To which Lean asks, “How’s that for a scientific dose of proof that God does not exist?”
And later Lean says, “How the New Atheists’ anti-Muslim hate advances their belief that God does not exist is not exactly clear.”
This is total non sequitur. It doesn’t. When Lean implies that the New Atheists believe criticizing Islam is a case for nonbelief in god, he’s either being disingenuous or fatuous.
But the most egregious offense that Lean commits is a sin of omission. In attacking Dawkins et al. for their criticisms of Islam, Lean completely ignores the question of whether their critiques actually have any merit – and with good reason. It does not take a sociologist to know that the more a country’s laws are influenced by religion, the more oppressive they tend to be. And as Nolan Kraszkiewicz points out, religiosity and bigotry tend to go hand in hand.
Lean does not engage the New Atheists’ claims about Islam’s track record because he knows that’s a losing battle. When it comes to women’s rights, gay rights, free speech, and matters of social equality in general, the predominantly Islamic Middle East is a wasteland of religious conformism and misogyny. Not surprisingly countries with majority Muslim populations regularly bring up the bottom in surveys measuring women’s rights. Regarding gay rights, there is no such thing. Speech is not free, but limited, and woe unto those in Muslim-dominated countries who blaspheme the Old Time Religion.

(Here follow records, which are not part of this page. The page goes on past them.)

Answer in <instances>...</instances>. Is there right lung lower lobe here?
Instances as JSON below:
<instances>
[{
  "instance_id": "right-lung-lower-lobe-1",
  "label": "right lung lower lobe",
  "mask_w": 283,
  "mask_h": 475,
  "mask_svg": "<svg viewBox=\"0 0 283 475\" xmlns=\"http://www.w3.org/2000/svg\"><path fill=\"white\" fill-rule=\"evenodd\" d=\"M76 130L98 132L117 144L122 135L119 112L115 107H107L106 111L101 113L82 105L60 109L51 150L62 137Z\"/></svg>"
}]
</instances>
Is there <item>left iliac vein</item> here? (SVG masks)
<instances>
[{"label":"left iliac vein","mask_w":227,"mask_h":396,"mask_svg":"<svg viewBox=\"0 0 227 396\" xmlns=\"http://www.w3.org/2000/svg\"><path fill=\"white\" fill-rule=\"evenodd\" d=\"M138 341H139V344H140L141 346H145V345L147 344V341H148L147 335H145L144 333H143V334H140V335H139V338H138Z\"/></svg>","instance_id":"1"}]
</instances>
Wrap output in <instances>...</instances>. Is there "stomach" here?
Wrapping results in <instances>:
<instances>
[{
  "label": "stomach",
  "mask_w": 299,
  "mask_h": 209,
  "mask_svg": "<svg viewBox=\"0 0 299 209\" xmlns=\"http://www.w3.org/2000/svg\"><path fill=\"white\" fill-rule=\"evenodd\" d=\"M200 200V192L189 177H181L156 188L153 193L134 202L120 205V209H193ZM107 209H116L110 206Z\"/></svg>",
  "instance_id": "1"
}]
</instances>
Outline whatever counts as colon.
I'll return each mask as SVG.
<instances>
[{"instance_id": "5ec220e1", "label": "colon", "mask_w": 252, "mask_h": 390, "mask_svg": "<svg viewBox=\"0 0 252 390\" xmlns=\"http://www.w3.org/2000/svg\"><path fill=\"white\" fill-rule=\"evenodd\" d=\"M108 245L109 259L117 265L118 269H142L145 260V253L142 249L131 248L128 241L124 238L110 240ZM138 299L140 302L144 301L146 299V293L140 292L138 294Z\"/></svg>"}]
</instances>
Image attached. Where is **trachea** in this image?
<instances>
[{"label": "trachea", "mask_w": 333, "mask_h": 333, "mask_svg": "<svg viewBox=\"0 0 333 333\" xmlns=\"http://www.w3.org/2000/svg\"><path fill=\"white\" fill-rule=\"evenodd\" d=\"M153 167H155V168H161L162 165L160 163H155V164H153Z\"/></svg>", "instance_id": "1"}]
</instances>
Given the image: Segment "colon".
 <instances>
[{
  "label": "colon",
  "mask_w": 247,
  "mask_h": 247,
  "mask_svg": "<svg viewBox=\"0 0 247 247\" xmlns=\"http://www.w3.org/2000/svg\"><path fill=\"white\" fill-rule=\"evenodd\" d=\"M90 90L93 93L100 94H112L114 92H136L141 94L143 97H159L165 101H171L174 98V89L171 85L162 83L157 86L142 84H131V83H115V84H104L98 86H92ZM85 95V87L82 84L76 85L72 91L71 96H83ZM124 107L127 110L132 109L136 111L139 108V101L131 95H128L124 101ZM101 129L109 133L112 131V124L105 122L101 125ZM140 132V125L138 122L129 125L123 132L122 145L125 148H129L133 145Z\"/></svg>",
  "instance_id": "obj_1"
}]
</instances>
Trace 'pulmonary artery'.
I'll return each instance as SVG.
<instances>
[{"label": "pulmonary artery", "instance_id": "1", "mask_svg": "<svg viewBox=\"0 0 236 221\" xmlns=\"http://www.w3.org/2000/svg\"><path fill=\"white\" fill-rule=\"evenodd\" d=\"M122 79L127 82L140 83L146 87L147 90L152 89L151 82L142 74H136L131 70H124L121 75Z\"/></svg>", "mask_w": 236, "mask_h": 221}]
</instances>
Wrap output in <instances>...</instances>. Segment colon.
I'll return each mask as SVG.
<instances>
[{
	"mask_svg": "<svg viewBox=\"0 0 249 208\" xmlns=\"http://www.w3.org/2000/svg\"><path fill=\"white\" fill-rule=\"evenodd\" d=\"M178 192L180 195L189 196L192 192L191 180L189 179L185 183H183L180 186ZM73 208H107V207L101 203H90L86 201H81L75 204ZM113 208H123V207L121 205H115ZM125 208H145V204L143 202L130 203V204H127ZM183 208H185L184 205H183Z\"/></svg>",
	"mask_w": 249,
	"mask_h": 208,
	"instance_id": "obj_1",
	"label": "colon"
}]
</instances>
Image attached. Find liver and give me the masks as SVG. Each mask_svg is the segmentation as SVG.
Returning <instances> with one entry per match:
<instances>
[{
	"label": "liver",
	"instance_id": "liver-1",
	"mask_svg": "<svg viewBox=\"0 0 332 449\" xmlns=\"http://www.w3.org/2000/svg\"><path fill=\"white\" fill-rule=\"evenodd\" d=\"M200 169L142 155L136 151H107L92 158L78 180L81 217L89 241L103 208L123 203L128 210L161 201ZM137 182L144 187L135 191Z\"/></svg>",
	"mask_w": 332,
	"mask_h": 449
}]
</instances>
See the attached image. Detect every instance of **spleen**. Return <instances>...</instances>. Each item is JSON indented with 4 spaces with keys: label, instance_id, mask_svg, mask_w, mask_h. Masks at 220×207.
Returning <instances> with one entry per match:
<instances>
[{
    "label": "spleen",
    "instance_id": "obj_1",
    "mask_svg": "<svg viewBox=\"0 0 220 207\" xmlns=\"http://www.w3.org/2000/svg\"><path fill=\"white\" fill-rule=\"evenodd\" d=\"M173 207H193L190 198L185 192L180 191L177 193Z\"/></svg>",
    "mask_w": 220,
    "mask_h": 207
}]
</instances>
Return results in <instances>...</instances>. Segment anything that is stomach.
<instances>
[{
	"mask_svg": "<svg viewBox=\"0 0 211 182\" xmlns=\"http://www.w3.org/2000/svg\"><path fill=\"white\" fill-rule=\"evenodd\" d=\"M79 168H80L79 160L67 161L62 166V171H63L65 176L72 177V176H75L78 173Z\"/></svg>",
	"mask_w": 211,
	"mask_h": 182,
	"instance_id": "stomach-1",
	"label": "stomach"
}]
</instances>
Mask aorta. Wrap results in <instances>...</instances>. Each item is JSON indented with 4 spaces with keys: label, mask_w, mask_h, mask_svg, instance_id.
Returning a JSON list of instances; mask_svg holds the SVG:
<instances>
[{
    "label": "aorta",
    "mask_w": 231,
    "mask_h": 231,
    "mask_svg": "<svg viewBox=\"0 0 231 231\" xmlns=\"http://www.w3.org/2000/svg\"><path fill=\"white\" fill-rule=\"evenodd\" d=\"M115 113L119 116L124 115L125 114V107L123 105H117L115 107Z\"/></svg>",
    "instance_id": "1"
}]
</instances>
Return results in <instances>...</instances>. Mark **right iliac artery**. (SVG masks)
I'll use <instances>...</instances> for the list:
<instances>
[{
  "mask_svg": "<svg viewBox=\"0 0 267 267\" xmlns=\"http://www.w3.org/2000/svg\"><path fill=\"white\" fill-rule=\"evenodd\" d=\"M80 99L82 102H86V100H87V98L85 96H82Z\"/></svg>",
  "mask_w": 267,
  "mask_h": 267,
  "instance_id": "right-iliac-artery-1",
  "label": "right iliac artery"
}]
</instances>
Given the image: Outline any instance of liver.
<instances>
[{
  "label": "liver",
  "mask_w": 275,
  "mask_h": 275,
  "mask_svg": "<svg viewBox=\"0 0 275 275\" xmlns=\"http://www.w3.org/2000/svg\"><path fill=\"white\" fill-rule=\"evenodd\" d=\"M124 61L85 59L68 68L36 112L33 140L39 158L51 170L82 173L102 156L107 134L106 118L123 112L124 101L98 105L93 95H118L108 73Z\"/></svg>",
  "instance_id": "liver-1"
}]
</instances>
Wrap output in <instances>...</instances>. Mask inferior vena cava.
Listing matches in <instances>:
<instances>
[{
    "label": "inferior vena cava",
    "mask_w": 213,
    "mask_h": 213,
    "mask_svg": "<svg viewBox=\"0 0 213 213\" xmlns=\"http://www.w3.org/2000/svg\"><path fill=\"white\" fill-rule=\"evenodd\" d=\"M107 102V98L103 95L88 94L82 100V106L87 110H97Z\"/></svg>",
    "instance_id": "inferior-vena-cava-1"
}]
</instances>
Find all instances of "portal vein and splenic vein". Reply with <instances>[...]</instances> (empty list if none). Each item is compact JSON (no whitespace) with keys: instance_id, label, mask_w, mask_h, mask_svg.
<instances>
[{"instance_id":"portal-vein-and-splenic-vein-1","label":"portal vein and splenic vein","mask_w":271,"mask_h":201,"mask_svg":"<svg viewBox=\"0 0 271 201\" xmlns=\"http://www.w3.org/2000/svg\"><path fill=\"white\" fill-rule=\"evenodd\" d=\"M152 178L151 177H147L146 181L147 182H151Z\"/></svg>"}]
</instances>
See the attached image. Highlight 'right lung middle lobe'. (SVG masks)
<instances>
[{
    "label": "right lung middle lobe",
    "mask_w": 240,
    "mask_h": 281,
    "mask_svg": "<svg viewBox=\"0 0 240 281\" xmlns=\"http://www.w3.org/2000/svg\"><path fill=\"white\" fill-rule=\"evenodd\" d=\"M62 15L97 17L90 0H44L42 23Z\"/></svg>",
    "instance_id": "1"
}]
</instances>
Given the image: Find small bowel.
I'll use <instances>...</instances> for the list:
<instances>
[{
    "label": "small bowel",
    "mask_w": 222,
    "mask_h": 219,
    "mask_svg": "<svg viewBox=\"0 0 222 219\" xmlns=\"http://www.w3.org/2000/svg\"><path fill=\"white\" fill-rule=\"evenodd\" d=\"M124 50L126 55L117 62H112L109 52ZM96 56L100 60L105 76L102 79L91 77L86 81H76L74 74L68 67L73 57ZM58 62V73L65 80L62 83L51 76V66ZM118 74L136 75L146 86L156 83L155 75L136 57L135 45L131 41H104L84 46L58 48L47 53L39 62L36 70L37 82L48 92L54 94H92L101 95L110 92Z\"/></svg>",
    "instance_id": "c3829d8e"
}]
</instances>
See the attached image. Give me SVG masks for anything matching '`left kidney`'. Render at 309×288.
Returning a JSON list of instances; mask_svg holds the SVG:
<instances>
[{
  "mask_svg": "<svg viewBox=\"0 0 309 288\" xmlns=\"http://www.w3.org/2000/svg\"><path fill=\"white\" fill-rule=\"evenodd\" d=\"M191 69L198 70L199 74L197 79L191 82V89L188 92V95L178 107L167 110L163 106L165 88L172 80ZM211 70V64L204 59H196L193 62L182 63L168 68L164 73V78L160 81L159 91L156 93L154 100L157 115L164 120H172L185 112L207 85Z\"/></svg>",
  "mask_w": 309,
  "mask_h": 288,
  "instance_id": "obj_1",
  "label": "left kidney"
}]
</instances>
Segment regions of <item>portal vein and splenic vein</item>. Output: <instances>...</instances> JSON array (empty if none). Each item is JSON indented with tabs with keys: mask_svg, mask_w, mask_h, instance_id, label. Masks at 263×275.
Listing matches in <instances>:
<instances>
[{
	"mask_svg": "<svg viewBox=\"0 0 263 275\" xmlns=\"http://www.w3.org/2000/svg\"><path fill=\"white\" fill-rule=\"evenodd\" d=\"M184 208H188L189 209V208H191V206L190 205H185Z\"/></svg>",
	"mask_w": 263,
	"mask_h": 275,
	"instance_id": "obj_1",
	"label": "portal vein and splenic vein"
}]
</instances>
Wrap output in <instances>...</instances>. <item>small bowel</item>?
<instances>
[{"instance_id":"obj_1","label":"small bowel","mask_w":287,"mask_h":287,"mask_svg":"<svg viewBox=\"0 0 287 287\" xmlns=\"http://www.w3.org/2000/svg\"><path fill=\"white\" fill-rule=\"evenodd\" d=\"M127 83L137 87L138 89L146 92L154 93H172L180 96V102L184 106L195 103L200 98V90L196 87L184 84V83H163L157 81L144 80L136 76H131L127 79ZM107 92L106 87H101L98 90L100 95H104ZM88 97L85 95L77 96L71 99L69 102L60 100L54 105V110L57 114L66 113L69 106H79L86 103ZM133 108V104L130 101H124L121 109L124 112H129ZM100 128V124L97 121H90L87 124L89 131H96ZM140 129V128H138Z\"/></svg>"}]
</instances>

Is this because Islam is morally “inferior” to say, Christianity? Hardly. For about 1,000 years the fervent followers of Christ ruled Europe during a time appropriately called the Dark Ages. It was a time of ignorance, fear, oppression, misogyny, misery, and holy wars. That time is over, not because Christianity got better, but because it became less powerful and influential. If there is to be any hope for human rights for all in countries dominated by Islam, that religion too will have to become less powerful and influential.
Critics of the New Atheists are free to take issue with their tone, but to dismiss them without addressing the substance of their arguments constitutes an implicit admission that they just might have a point.